Nevada will reduce support for education over the next two years. Only 45 percent of the state budget will be earmarked for education programs, compared with 53 percent last year, state officials said. To make up for the loss of funds, Governor Bryan proposed a 75-cent property-tax increase that should raise an additional $84 million in 1984 and $91 million in 1985.
Gov. James. B. Hunt Jr.'s $3.7-billion general-fund budget for 1984 and his $3.8-billion budget for 1985 includes $1.5 billion each year for education programs.
In the current fiscal year, the Governor has cut education programs by 2 percent and reduced funds for other agencies by 6 percent to make up for a shortfall in state tax revenues of more than $200 million.
Governor Hunt is currently bargaining with the legislature to remove the $101-million pay freeze imposed last year on the salaries of teachers and state employees.
In his budget package, the Governor has asked for $400,000 in scholarship funds to retrain teachers in mathematics and sciences for grades 6-12; $1.1 million to pay for an additional six weeks of employment for high-school mathematics and science teachers; and additional funds to initiate eight two-year projects for improving mathematics and science education in the public schools.

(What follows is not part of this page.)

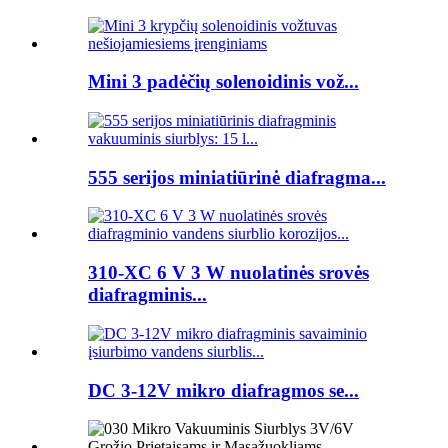
Mini 3 padėčių solenoidinis vož...
555 serijos miniatiūrinė diafragma...
310-XC 6 V 3 W nuolatinės srovės
diafragminis...
DC 3-12V mikro diafragmos se...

The Governor has also proposed setting aside funds for the development of tests and teacher training to improve the writing skills of North Carolina students.
Gov. Anthony Earl, who took of-fice last month, said he would maintain full funding for education programs, although other state agencies would face cutbacks in order to eliminate the state's $2.5-billion deficit.
"I make this commitment," he said, "because I believe in hard times our schools are a top priority. To talk about closing them or starving them is like talking about closing hospitals during an epidemic."
Governor Earl said the $8.8-billion general operating budget that he will present to the legislature will increase support for education by 4.3 percent for fiscal 1984 and an additional 6.7 percent in 1985, increasing appropriations by $160 million over the next two years.
The Governor and the legislature have already taken action to eliminate an estimated $1.5 billion from the state deficit by increasing the sales and cigarette taxes, and by holding back a property-tax rebate.
Governor Earl is expected to cut back $600 million in state operating funds and to raise the state income tax to eliminate the remaining $1-billion shortfall.
But while sparing education funds, the Governor exhorted educators to give the state its money's worth. "If we give you our tax dollars, you're going to have to give us young people who are literate, who are capable in math and science, who understand citizenship and history, who are familiar with new economic forces and comfortable with new technologies," the Governor said.
Sheppard Ranbom compiled this report.